Selon quelles mesures le monde monastique a t-il inventé un art moderne de lire, dont l’écho se situe au cœur de nos actes de lecture ? Le long Moyen Âge de la lecture est donc cet « entretemps », à la fois contemporain et périmé, exploré par Patrick Boucheron : car la lectio monastique, puis scolastique, se situe tout à la fois à l’amont et à l’aval des « arts libéraux » de l’époque médiévale, formes dérivées et entremêlées de la « science » des langues (trivium) et de celle des nombres (quadrivium). Propédeutique manuelle et matérielle à l’acquisition intellectuelle du savoir en premier abord, la lectio, en particulier divina, constitue aussi, en écho et en parallèle à l’étude talmudique, le sommet de la sagesse et de l’interprétation, permettant de révéler et d’actualiser les quatre sens de l’Écriture, selon une transposition plus ou moins forcée du Pardès de l’exégèse rabbinique. Plus encore sans doute, l’invention médiévale et renaissante de la lecture silencieuse s’impose à nous et engage de prendre en charge l’ombre portée de la pratique monastique et scolastique des arts de lire. Au-delà de ses effets sur la vocalisation graphiques des lettres, sur l’espacement des mots et plus encore sur la genèse de la composition moderne des textes édités, cette lecture ruminée en silence forme le creuset de l’intériorisation des livres, ferment d’une individuation sociale spécifique, par le biais de la culture écrite.

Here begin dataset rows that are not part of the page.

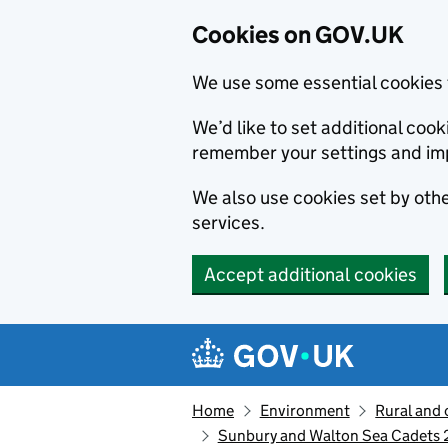
Cookies on GOV.UK
We use some essential cookies 
We’d like to set additional co
remember your settings and im
We also use cookies set by other
services.
Accept additional cookies
Skip to main content
Navigation menu
Home
Environment
Rural and 
Sunbury and Walton Sea Cadets 2n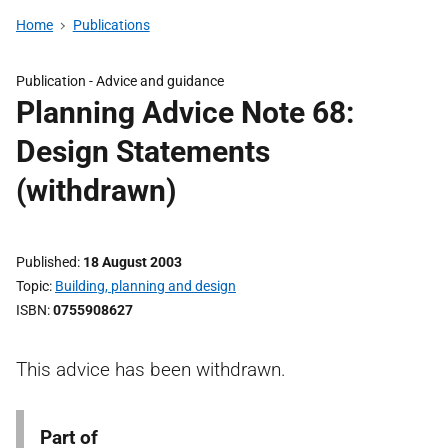
Home
Publications
Publication -
Advice and guidance
Planning Advice Note 68:
Design Statements
(withdrawn)
Published
18 August 2003
Topic
Building, planning and design
ISBN
0755908627
This advice has been withdrawn.
Part of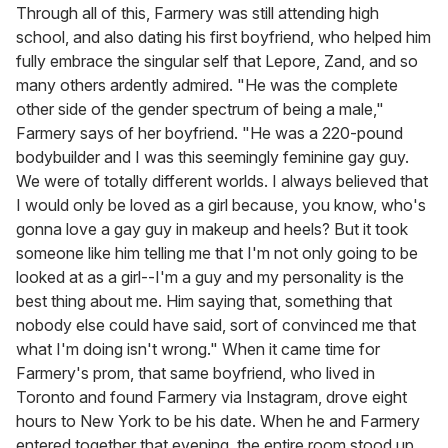
Through all of this, Farmery was still attending high
school, and also dating his first boyfriend, who helped him
fully embrace the singular self that Lepore, Zand, and so
many others ardently admired. "He was the complete
other side of the gender spectrum of being a male,"
Farmery says of her boyfriend. "He was a 220-pound
bodybuilder and I was this seemingly feminine gay guy.
We were of totally different worlds. I always believed that
I would only be loved as a girl because, you know, who's
gonna love a gay guy in makeup and heels? But it took
someone like him telling me that I'm not only going to be
looked at as a girl--I'm a guy and my personality is the
best thing about me. Him saying that, something that
nobody else could have said, sort of convinced me that
what I'm doing isn't wrong." When it came time for
Farmery's prom, that same boyfriend, who lived in
Toronto and found Farmery via Instagram, drove eight
hours to New York to be his date. When he and Farmery
entered together that evening, the entire room stood up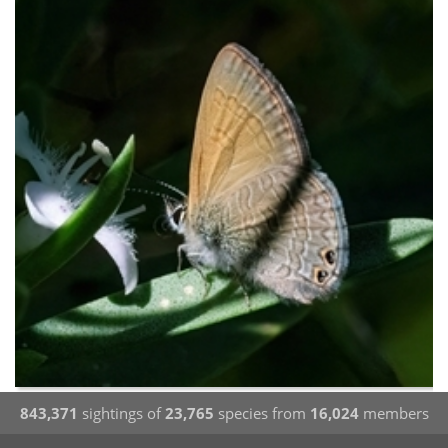
843,371
sightings of
23,765
species from
16,024
members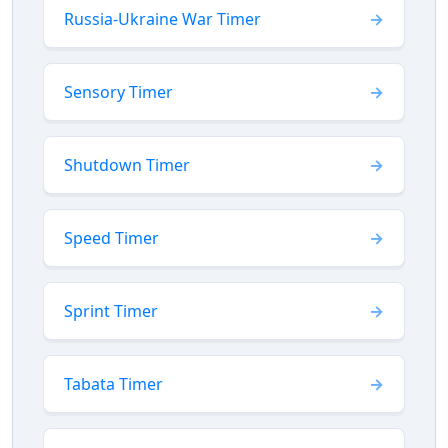
Russia-Ukraine War Timer
Sensory Timer
Shutdown Timer
Speed Timer
Sprint Timer
Tabata Timer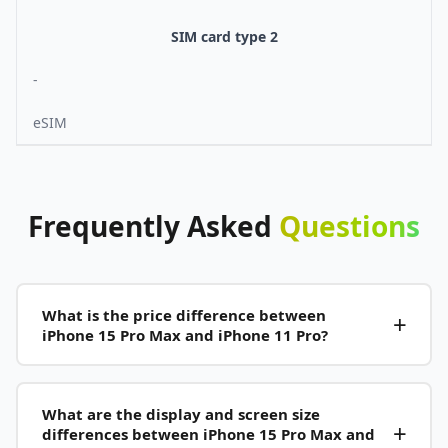
SIM card type 2
-
eSIM
Frequently
Asked
Questions
What is the price difference between
iPhone 15 Pro Max and iPhone 11 Pro?
What are the display and screen size
differences between iPhone 15 Pro Max and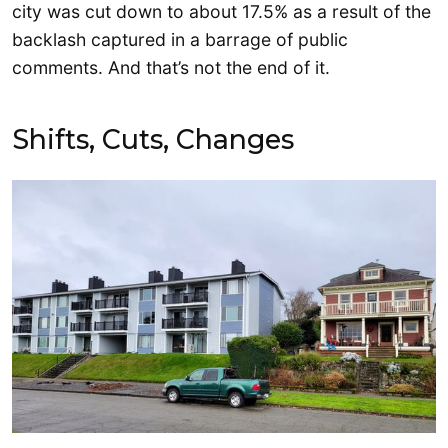
city was cut down to about 17.5% as a result of the
backlash captured in a barrage of public
comments. And that’s not the end of it.
Shifts, Cuts, Changes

A rebours d’une histoire architecturale et institutionnelle éclatée de l’abbaye, Daniel-Odon Hurel nous a permis d’initier ce parcours archéologique désiré de la lecture monastique. Il est impératif en effet de commencer par l’examen du dernier avatar de la culture monastique à Lagrasse, au cours des XVIIe et XVIIIe siècles, et au terme du « long Moyen Âge » cher à Jacques Le Goff. En nous donnant à voir et à comprendre le moment d’intégration de l’abbaye à la congrégation de Saint-Maur après 1663, Daniel-Odon Hurel a éclairé les ressorts sociaux et économiques d’une démographie monastique malthusienne et exigeante (jamais plus de vingt moines), en décalage complet avec les représentations mystiques d’une religiosité collective massive quoiqu’en partie fondée sur un recrutement en grande partie local. Bernard de Montfaucon, érudit inventeur de l’archéologie monumentale, né à Soulatgé, n’étudia-t-il pas, huit ans durant, le grec à Lagrasse, entre 1678 et 1686 ? La congrégation fonctionnant comme un réseau de centres d’études et d’enseignement à dimension nationale – car gallicane – l’abbaye fut tour à tour lieu privilégié pour l’enseignement de la rhétorique, de la grammaire ou du grec, selon une logique de spécialisation giratoire. Conformément à ces cycles d’études intermittents, la bibliothèque de l’abbaye, étudiée par Bénédicte Bousquet dans une thèse récemment publiée, n’est en réalité qu’une fondation tardive : par ses quelques 2000 titres (équivalent à 4000 volumes), connus par un inventaire de 1792[1], elle forme la projection précipitée de lectures sédimentées sur un siècle et demi. Des livres, transportés à l’issue de ce transfert de propriété, subsistent en nombre au sein de la bibliothèque municipale de Carcassonne, à peu de distance des Archives départementales qui conservent le chartrier de l’abbaye, édité par Claudine Pailhès pour les actes antérieures à 1279. Voilà de quoi donc trouver matière à penser dans la durée d’une collaboration départementale les arts de lire… Et en effet, au n°203 du catalogue révolutionnaire de la bibliothèque de Lagrasse, se trouvent encore les œuvres complètes d’Hugues de Saint-Victor…et son De arte legendi.

[1] Archives nationales, F17 1169 (dossier 4), Inventaire de la bibliothèque de l’abbaye de Lagrasse, 5 mars 1792.